2 Responses to "Ancient Asteroid Scorched, Boiled, and Rocked the Earth"

  1. Nick Ng   April 11, 2014 at 12:50 pm

    Great points, Chris Landau. The story that is provided by us is only as good as the current sources and evidence based on what we can glean from scientific literature. Sometimes, we would like to do an interview with a professional, such as yourself, who could unclutter the information that is commonly viewed in mainstream media.

    “South Africa is filled with thousands of Kimberlite pipes that could easily have brought those spherules enriched in Iridium to the surface from mantle rocks in explosive type eruptions.” Most likely true. What you wrote about the spherules makes sense; correlation does not always imply causation. But wouldn’t most elements, including iridium, lose its property within the heat and pressure of the mantle? If not, then it is a very plausible rebuttal against what we read online about the iridium deposits.
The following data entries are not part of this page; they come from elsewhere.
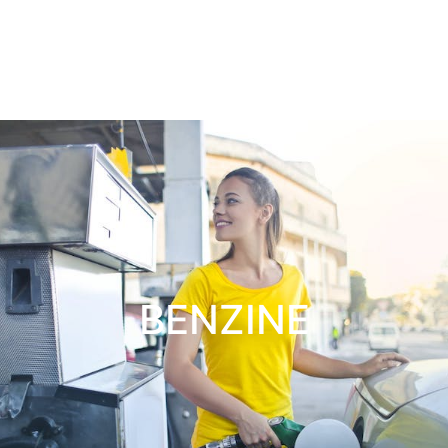
BENZINE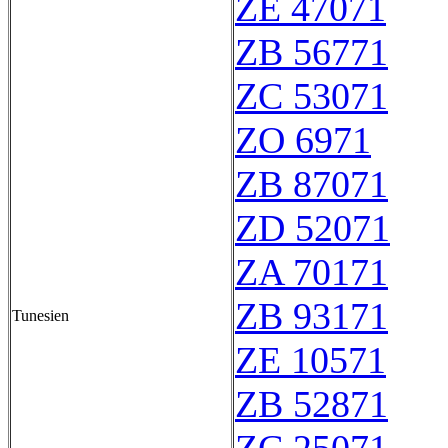
ZE 47071
ZB 56771
ZC 53071
ZO 6971
ZB 87071
ZD 52071
ZA 70171
ZB 93171
Tunesien
ZE 10571
ZB 52871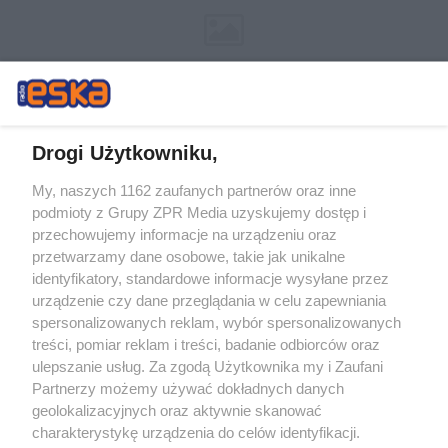
Drogi Użytkowniku,
My, naszych 1162 zaufanych partnerów oraz inne
Żaden utwór zamieszczony w serwisie nie może być powielany i
podmioty z Grupy ZPR Media uzyskujemy dostęp i
rozpowszechniany lub dalej rozpowszechniany w jakikolwiek sposób (w
tym także elektroniczny lub mechaniczny) na jakimkolwiek polu
przechowujemy informacje na urządzeniu oraz
eksploatacji w jakiejkolwiek formie, włącznie z umieszczaniem w
przetwarzamy dane osobowe, takie jak unikalne
Internecie bez pisemnej zgody właściciela praw. Jakiekolwiek użycie lub
identyfikatory, standardowe informacje wysyłane przez
wykorzystanie utworów w całości lub w części z naruszeniem prawa,
tzn. bez właściwej zgody, jest zabronione pod groźbą kary i może być
urządzenie czy dane przeglądania w celu zapewniania
ścigane prawnie.
spersonalizowanych reklam, wybór spersonalizowanych
treści, pomiar reklam i treści, badanie odbiorców oraz
ulepszanie usług. Za zgodą Użytkownika my i Zaufani
Partnerzy możemy używać dokładnych danych
geolokalizacyjnych oraz aktywnie skanować
charakterystykę urządzenia do celów identyfikacji.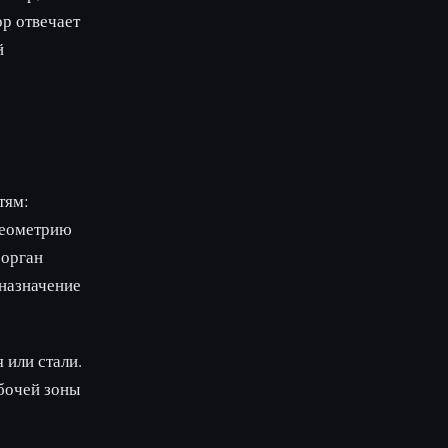
ор отвечает
й
тям:
 геометрию
 орган
 назначение
 или стали.
бочей зоны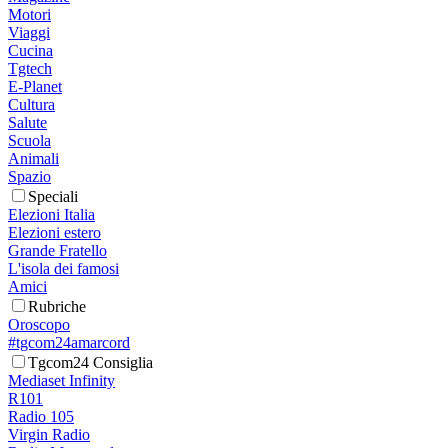
Motori
Viaggi
Cucina
Tgtech
E-Planet
Cultura
Salute
Scuola
Animali
Spazio
Speciali
Elezioni Italia
Elezioni estero
Grande Fratello
L'isola dei famosi
Amici
Rubriche
Oroscopo
#tgcom24amarcord
Tgcom24 Consiglia
Mediaset Infinity
R101
Radio 105
Virgin Radio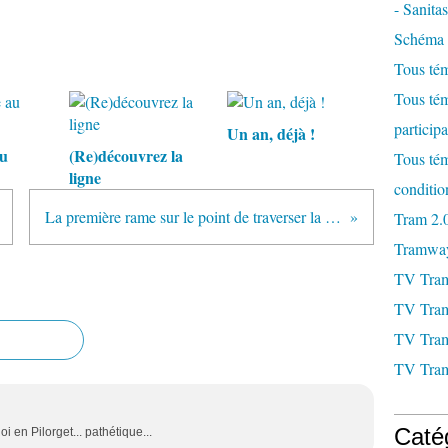
- Sanitas
Schéma d
Tous tém
Tous tém
participa
Un an, déjà !
au
(Re)découvrez la
Tous tém
ligne
conditio
La première rame sur le point de traverser la France
Tram 2.
Tramway 
TV Tra
TV Tram
TV Tram
TV Tram
Caté
i en Pilorget... pathétique...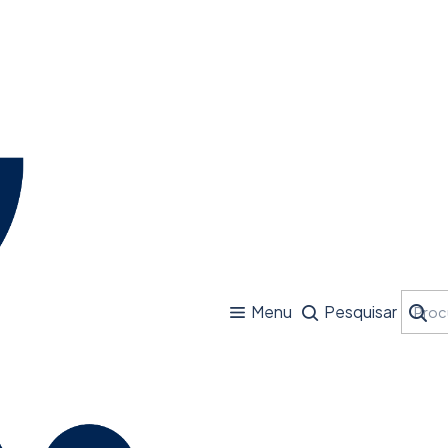
Menu
Pesquisar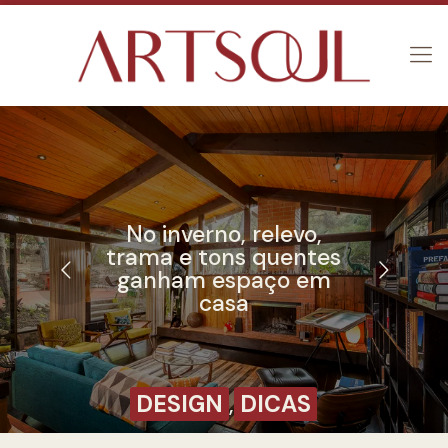
No inverno, relevo,
trama e tons quentes
ganham espaço em
casa
DESIGN
,
DICAS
    “Maybe the authors can correct the age date of their spherules? A nothing study about nothing. The king is not wearing any clothes and I for one find it very funny.”
    Again, what we find is based on the resources that we could find online, and this is not based on the attempt to confirm anything as a fact. Evidence does not necessarily equate to facts because evidence and (unfortunately) biases could change over time.

    Chris Landau, if you’d like, we could do an online interview with you and have you provide your evidence and professional expertise on this topic.

    Thank you for your time for your feedback. Your feedback and criticism helps us write and research better stories.


    Nick Ng

  2. Chris Landau   April 10, 2014 at 4:31 pm

    No evidence, no impact zone but tiny spherules found in cracks. What was the age of the country rock? What was the age of the spherules? How the hell do you determine the size of the impact on spherule size. Spherule size will depend on size of impact and proximity to impact and what about a volcanic explosive origin for the sperules. I too can write a paper about some minor spherules with no impact site. Now why do the authors not try and find sperules for the Vredefort dome meteorite impact site with a diameter of 200 miles and a distance of only 350 miles away. Of course it is only 2.1 billion years old, not 3.26 billion years old. Please go and do some real field geology mapping, before you scratch some spherules out of some cracks to comment on the obvious that the early solar system had major impacts that have since been eroded away.

    ChrisSouth Africa is filled with thousands of Kimberlite pipes that could easily have brought those spherules enriched in Iridium to the surface from mantle rocks in explosive type eruptions.The famous Culinan diamond pipe is only 150 miles away. Iridium is element 77. Platinum is element 78. Now the authors might like to link the Iridium the Bushveld Complex, the worlds greatest store of platinum group metals nearby as that is also only 150 to 300 miles away, but at 2 billion years old provides a 1.2 billion year gap. Maybe the authors can correct the age date of their spherules? A nothing study about nothing. The king is not wearing any clothes and I for one find it very funny.
    Now how come the great field and microscopic petrologists like Prof. J.R. Mciver, Prof Grant Cawthorn and the field mapping geologist brothers Robert and Morris Viljoen, that actually created the Barberton Mountain land maps, never came up with such garbage as
    silly papers like these. I suppose it was because they were doing real geology.

    I am tired of reading pseudo science articles being published in international journals masquerading as real geology.
    Stanford, you can do better or maybe you can’t.